Sagrada familia, San José besando al Niño Jesús

Padre Manuel Martínez Cano, mCR.

Estamos en la cueva de Belén, “el piso” de Jesús María y José. Contemplamos a la Sagrada Familia. los ojos se van insistentemente hacía el Niño envuelto en pañales; las manitas quieren encontrar el rostro de su Madre; sus ojos iluminan la cueva; hace frío. San José lo coloca al Niño en sus brazos que hacen de cómoda. José lo mira y remira ¡Está entero! Lo besa como a su Dios y cómo a su Hijo. El rostro de la Virgen María, más hermoso que el sol contenta a José y a su Hijo. Es la Madre de Dios, la criatura más hermosa del Cielo y la Tierra.

No sabemos si la Virgen llora o ríe. Parece que va a reventar de amor. San José entrega el niño a su Madre ¡Hijo mío y Dios mío! suspira la Virgen. Y lo coloca en su dormitorio de paja, pero no se duerme, cree que ya está en el Cielo. Los ángeles entonan canciones celestiales, pero el Niño solo contempla la hermosa del Cielo y la Tierra ¿Y San José? Está estático o en estasis. El esposo de la Madre de Dios y Padre virginal de Dios hecho hombre. El Niño Jesús ríe pícaramente al contemplar a sus padres. Los pastores disculpen quién de ellos se lleva a su casa a la Sagrada Familia. San José interviene diciéndoles que el Padre del Cielo lo ha querido así y que se quedan en la cueva de Belén.

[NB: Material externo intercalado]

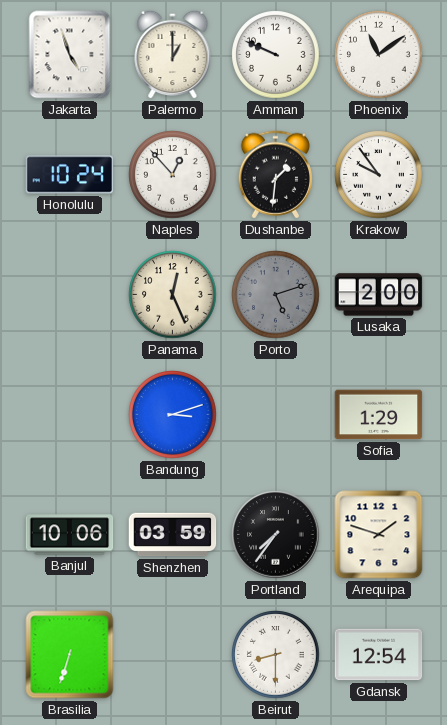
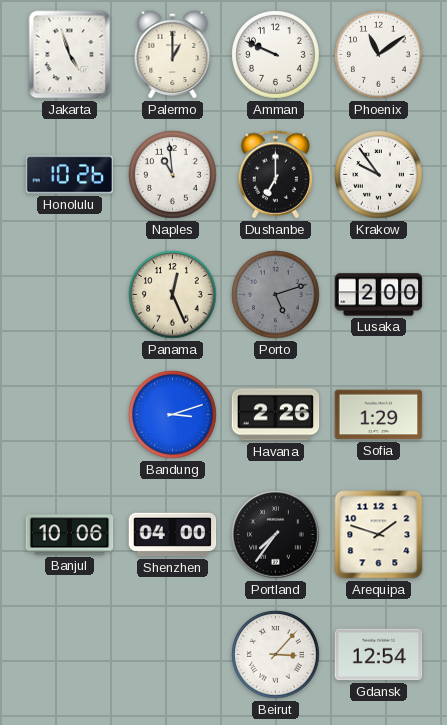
Honolulu: 10:24 -> 10:26
Naples: 12:53 -> 10:59
Dushanbe: 1:31 -> 7:00
Havana: none -> 2:26
Shenzhen: 03:59 -> 04:00
Brasilia: 6:33 -> none
Beirut: 8:30 -> 3:07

Pastores y ángeles han hecho una coral y no paran de cantar. Parece un Cielo. también una Tierra por los pastores. el Niño Jesús acaricia a su Madre y su padre Virginal lo tiene cogido de sus manos. Cantan: “Gloria a Dios en las alturas y paz a los hombres de buena voluntad. María guardaba todas estas cosas en su corazón. La Virgen Purísima ¡Siempre pura! No perdió su virginidad en el parto de Jesús. Siempre pura, siempre Virgen. Antes del parto, en el parto y después del parto la Virgen no perdió su virginidad.

Nada se piensa más dulce,
Nada se canta más suave,
Nada se escucha más grato,
Que Jesús Hijo del Padre

¿Dónde está el Nacido Rey de los judíos? ¿Porque hemos visto su estrella en el Oriente y hemos venido para adorarle? Los Magos de Oriente tendrán que hacer cola para contemplar al Hijo de Dios hecho hombre y a San José padre virginal de Jesús nuestro Salvador.

Nuestra Santa Madre Iglesia honra mucho a San José por ser esposo de María y padre virginal de Cristo. Pío IX, lo proclamó en 1870, Patrono de la Iglesia Universal. Por su admirable pureza, se invoca especialmente a San José para tener esa virtud. Es el Patrono de la vida en interior, por haber pasado la vida en compañía de Jesús y María. Vida de fe, humildad y de trabajo. Por este título, es Patrón de los obreros.